She looked up with a feeling of gratitude. "Yes," she said; "yes, that is it, if only we could realise it—poor father. It was partly our fault, too, mother's, all of ours—and he is dead now."
"I know. Let him rest in peace; we are concerned no more with his doings or misdoings; our concern, yours and mine is with the living."
She did not answer; a piece of wood had fallen from the fire and lay blazing and spluttering on the hearth; she stooped to pick it up and he watched her.
"I know I have no business here now," he said. "Had I known of his death before, I would not have come to-day; I would have waited, but since I have come—Julia—"
She was standing straight now, the wood safely back in the fire; he put his hands on her shoulders and turned her to him. "Julia, you and I have always dealt openly, without regarding appearances, let us deal so now—since I have come. Won't you let me give you a receipt?"
Julia said afterwards that receipts for the payment of such debts were unnecessary and never given; which was perhaps as well, for the one she received in the dusk was not of a kind recognised at law. Could it afterwards have been produced it would not have proved the payment of money, though at the time it proved several things, principally the fact that, though friendship and comradeship are fine and excellent things, there are simple primitive passions which leap up through them and transfigure them and forget them, and it is these which make man man, and woman woman, and life worth living, and the world worth winning and losing, too, and bring the kingdom of heaven to earth again.
It also proved how exceedingly firmly a man who is in the habit of wearing a single eyeglass must screw it into his eye, for, as Julia remarked with some surprise, the one which interested her did not fall out.

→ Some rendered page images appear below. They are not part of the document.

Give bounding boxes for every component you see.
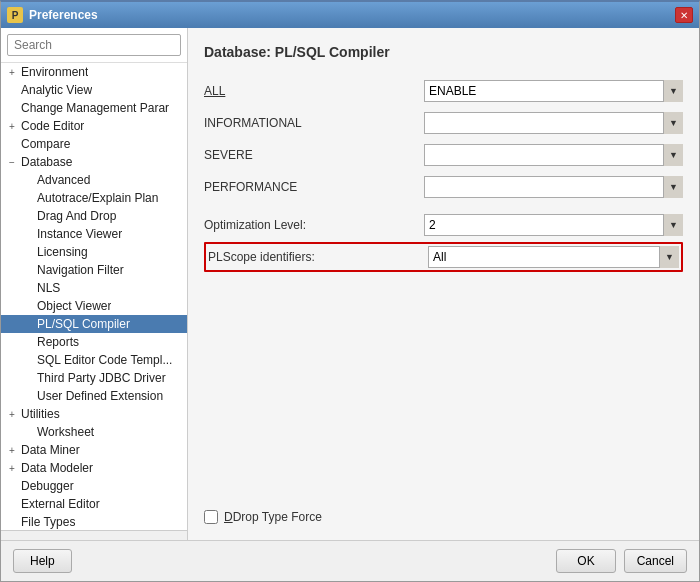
window-title: Preferences <box>29 8 98 22</box>
plscope-label: PLScope identifiers: <box>208 250 428 264</box>
tree: + Environment Analytic View Change Manag… <box>1 63 187 530</box>
sidebar-item-nls[interactable]: NLS <box>1 279 187 297</box>
sidebar-item-label: Instance Viewer <box>37 227 122 241</box>
expand-icon <box>21 245 35 259</box>
optimization-select[interactable]: 0 1 2 3 <box>424 214 683 236</box>
expand-icon <box>21 299 35 313</box>
expand-icon <box>5 137 19 151</box>
sidebar-item-file-types[interactable]: File Types <box>1 513 187 530</box>
drop-type-force-underlined: D <box>224 510 233 524</box>
app-icon: P <box>7 7 23 23</box>
content-area: + Environment Analytic View Change Manag… <box>1 28 699 540</box>
sidebar-item-label: Debugger <box>21 479 74 493</box>
plscope-select[interactable]: All None Public <box>428 246 679 268</box>
sidebar-item-advanced[interactable]: Advanced <box>1 171 187 189</box>
search-input[interactable] <box>7 34 181 56</box>
sidebar-item-reports[interactable]: Reports <box>1 333 187 351</box>
sidebar-item-label: Navigation Filter <box>37 263 124 277</box>
search-box <box>1 28 187 63</box>
drop-type-force-text: Drop Type Force <box>233 510 322 524</box>
sidebar-item-external-editor[interactable]: External Editor <box>1 495 187 513</box>
informational-select[interactable]: ENABLE DISABLE <box>424 112 683 134</box>
expand-icon <box>21 425 35 439</box>
title-bar-controls: ✕ <box>675 7 693 23</box>
sidebar-item-utilities[interactable]: + Utilities <box>1 405 187 423</box>
expand-icon <box>21 281 35 295</box>
sidebar-item-compare[interactable]: Compare <box>1 135 187 153</box>
sidebar-item-label: Object Viewer <box>37 299 111 313</box>
sidebar-item-label: Utilities <box>21 407 60 421</box>
expand-icon: + <box>5 65 19 79</box>
expand-icon <box>21 173 35 187</box>
close-button[interactable]: ✕ <box>675 7 693 23</box>
sidebar-item-object-viewer[interactable]: Object Viewer <box>1 297 187 315</box>
sidebar-item-third-party[interactable]: Third Party JDBC Driver <box>1 369 187 387</box>
sidebar-item-instance-viewer[interactable]: Instance Viewer <box>1 225 187 243</box>
sidebar-item-label: Data Miner <box>21 443 80 457</box>
sidebar: + Environment Analytic View Change Manag… <box>1 28 188 540</box>
preferences-window: P Preferences ✕ + Environment <box>0 0 700 582</box>
informational-row: INFORMATIONAL ENABLE DISABLE ▼ <box>204 112 683 134</box>
sidebar-item-database[interactable]: − Database <box>1 153 187 171</box>
drop-type-force-checkbox[interactable] <box>204 510 218 524</box>
sidebar-item-label: Code Editor <box>21 119 84 133</box>
optimization-row: Optimization Level: 0 1 2 3 ▼ <box>204 214 683 236</box>
sidebar-scrollbar <box>1 530 187 540</box>
main-panel: Database: PL/SQL Compiler ALL ENABLE DIS… <box>188 28 699 540</box>
sidebar-item-code-editor[interactable]: + Code Editor <box>1 117 187 135</box>
sidebar-item-label: Advanced <box>37 173 90 187</box>
expand-icon <box>5 83 19 97</box>
severe-label: SEVERE <box>204 148 424 162</box>
ok-button[interactable]: OK <box>556 549 615 573</box>
sidebar-item-drag-drop[interactable]: Drag And Drop <box>1 207 187 225</box>
performance-select[interactable]: ENABLE DISABLE <box>424 176 683 198</box>
sidebar-item-label: Third Party JDBC Driver <box>37 371 166 385</box>
sidebar-item-debugger[interactable]: Debugger <box>1 477 187 495</box>
sidebar-item-label: File Types <box>21 515 75 529</box>
cancel-button[interactable]: Cancel <box>624 549 687 573</box>
optimization-select-wrapper: 0 1 2 3 ▼ <box>424 214 683 236</box>
sidebar-item-worksheet[interactable]: Worksheet <box>1 423 187 441</box>
sidebar-item-licensing[interactable]: Licensing <box>1 243 187 261</box>
sidebar-item-label: External Editor <box>21 497 100 511</box>
plscope-row: PLScope identifiers: All None Public ▼ <box>208 246 679 268</box>
sidebar-item-label: Analytic View <box>21 83 92 97</box>
sidebar-item-label: Database <box>21 155 72 169</box>
sidebar-item-label: Reports <box>37 335 79 349</box>
expand-icon <box>21 317 35 331</box>
sidebar-item-label: User Defined Extension <box>37 389 163 403</box>
sidebar-item-change-mgmt[interactable]: Change Management Parar <box>1 99 187 117</box>
expand-icon: + <box>5 119 19 133</box>
severe-select-wrapper: ENABLE DISABLE ▼ <box>424 144 683 166</box>
sidebar-item-user-defined[interactable]: User Defined Extension <box>1 387 187 405</box>
performance-label: PERFORMANCE <box>204 180 424 194</box>
spacer <box>204 282 683 490</box>
sidebar-item-analytic-view[interactable]: Analytic View <box>1 81 187 99</box>
all-label: ALL <box>204 84 424 98</box>
expand-icon <box>21 191 35 205</box>
panel-title: Database: PL/SQL Compiler <box>204 44 683 64</box>
sidebar-item-sql-editor[interactable]: SQL Editor Code Templ... <box>1 351 187 369</box>
expand-icon <box>21 227 35 241</box>
severe-row: SEVERE ENABLE DISABLE ▼ <box>204 144 683 166</box>
sidebar-item-data-modeler[interactable]: + Data Modeler <box>1 459 187 477</box>
all-select[interactable]: ENABLE DISABLE ERROR WARNING <box>424 80 683 102</box>
expand-icon <box>21 371 35 385</box>
sidebar-item-autotrace[interactable]: Autotrace/Explain Plan <box>1 189 187 207</box>
sidebar-item-label: Licensing <box>37 245 88 259</box>
sidebar-item-label: SQL Editor Code Templ... <box>37 353 172 367</box>
performance-select-wrapper: ENABLE DISABLE ▼ <box>424 176 683 198</box>
expand-icon <box>21 389 35 403</box>
sidebar-item-label: Autotrace/Explain Plan <box>37 191 158 205</box>
severe-select[interactable]: ENABLE DISABLE <box>424 144 683 166</box>
sidebar-item-navigation-filter[interactable]: Navigation Filter <box>1 261 187 279</box>
title-bar: P Preferences ✕ <box>1 2 699 28</box>
informational-label: INFORMATIONAL <box>204 116 424 130</box>
expand-icon <box>21 209 35 223</box>
sidebar-item-data-miner[interactable]: + Data Miner <box>1 441 187 459</box>
sidebar-item-plsql-compiler[interactable]: PL/SQL Compiler <box>1 315 187 333</box>
optimization-label: Optimization Level: <box>204 218 424 232</box>
help-button[interactable]: Help <box>13 549 72 573</box>
sidebar-item-environment[interactable]: + Environment <box>1 63 187 81</box>
sidebar-item-label: Worksheet <box>37 425 94 439</box>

Mr. Gillat came home with his fir-cones at a quarter to five. And when he came he saw that, to him, most fascinating sight—a motor-car, standing empty and quiet by the gate. He looked at it with keen interest, then he looked round the empty landscape for its owner, and not seeing him, wondered if he was in the house. He put away the cones and came to the conclusion that the owner was not there and the car was an abandoned derelict. For which, perhaps, he may be forgiven, for there was no light at the parlour window and no sound of voices that he could hear from the kitchen; even when he opened the door and walked in he did not in the firelight see any one besides Julia at first.